Fast Eddy Aki'a of Hawaii smokes a joint as thousands gathered to celebrate the state's medicinal marijuana laws and collectively light up at 4:20 p.m. in Civic Center Park April 20, 2012 in Denver, Colorado.
Photo by Marc Piscotty/Getty Images

DENVER Colorado's troubled medical marijuana regulation agency spent too much on office furniture and staff cars, burning through cash needed to regulate the industry.

That was the conclusion Wednesday on the second day of a state audit into the Medical Marijuana Enforcement Division.

The report faulted regulators for setting ambitious micro-tracking goals for the drug and running out of money to implement seed-to-sale accountability.

The report also criticized the agency for spending up to $1,000 each on office chairs, then running out of funding.

The agency is under intense scrutiny because the agency will likely regulate recreational marijuana, with sales to begin next year. Agency heads told lawmakers they're making changes to save money and improve marijuana regulation.

The review paints a picture of an agency mired in administrative inefficiency. According to the audit, the Medical Marijuana Enforcement Division spent an average of almost two years to issue final licensing decisions on applications submitted by August 1, 2010 and 41 percent of those applications are still pending approval.

The audit also says the agency had failed to take any new licensing appointments in the previous six months, "which creates a burden because individuals cannot legally work at a medical marijuana business without a license."

Marijuana tourism is one of the biggest questions facing pot regulators in Colorado. A special legislative panel looking at marijuana regulations plans to discuss the question Friday.

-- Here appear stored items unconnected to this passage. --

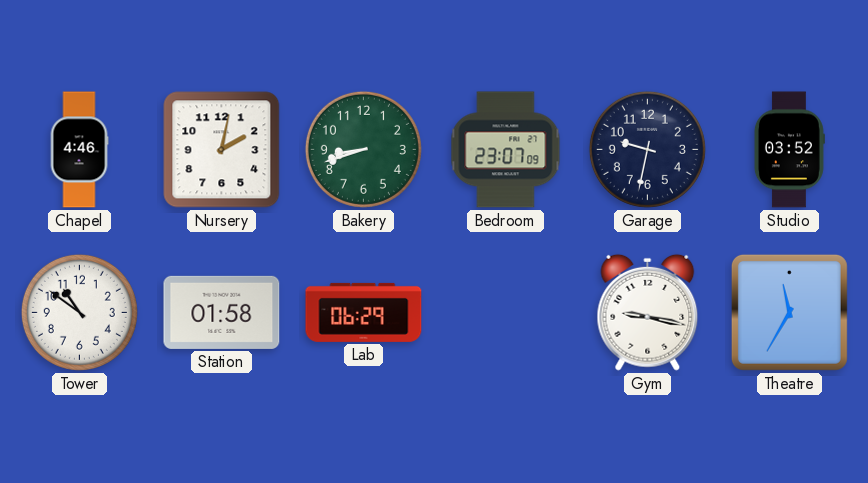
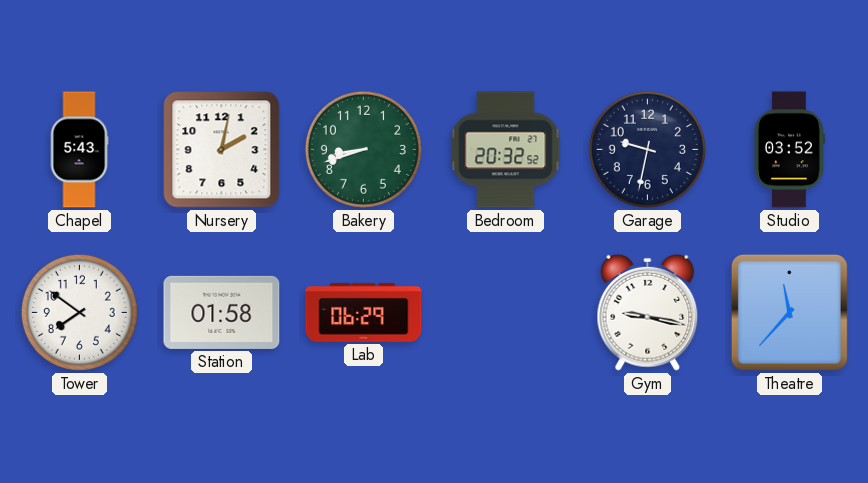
Chapel: 4:46 -> 5:43
Bedroom: 23:07 -> 20:32
Tower: 10:51 -> 7:51
Theatre: 11:35 -> 11:37
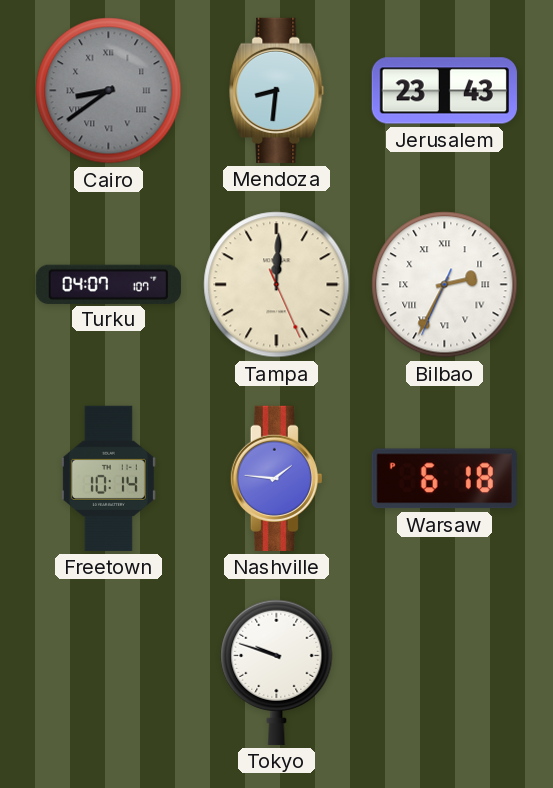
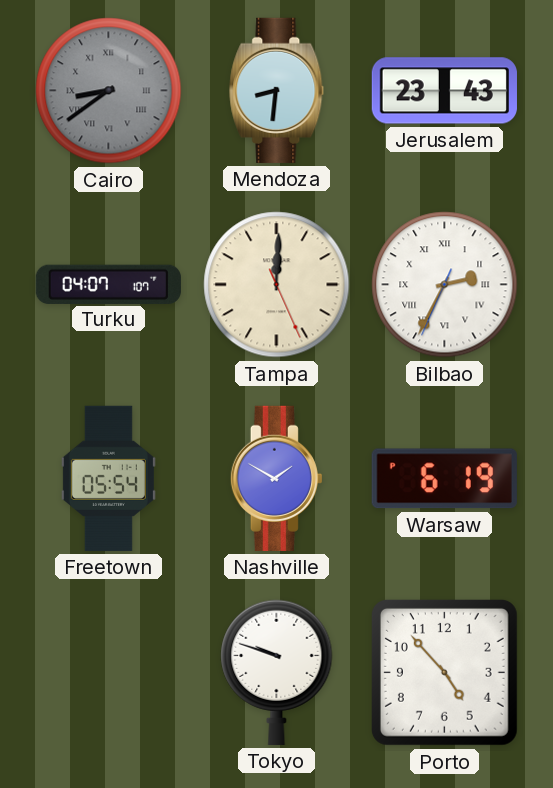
Freetown: 10:14 -> 05:54
Nashville: 1:46 -> 1:50
Warsaw: 6:18 -> 6:19
Porto: none -> 4:53
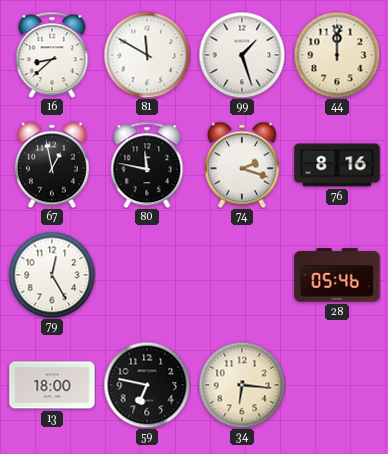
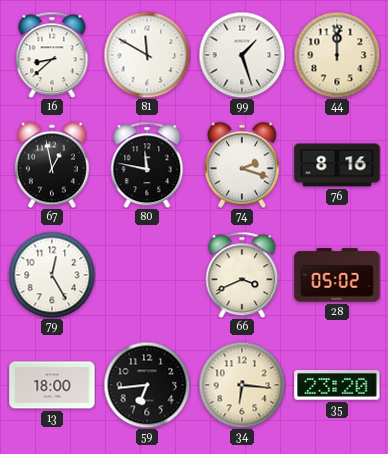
66: none -> 3:41
28: 05:46 -> 05:02
59: 6:47 -> 6:44
35: none -> 23:20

The constitutional amendment approved by voters last year allows marijuana use by adults over 21. It doesn't specify whether only Colorado residents can use the drug, prompting speculation about marijuana tourism.

A Colorado task force made up of law enforcement, government officials and marijuana advocates recommended that the state Legislature not step in. The task force says out-of-state visitors should be able to buy marijuana as long as they don't take it home. However, many state lawmakers are appalled at the idea of pot tourism.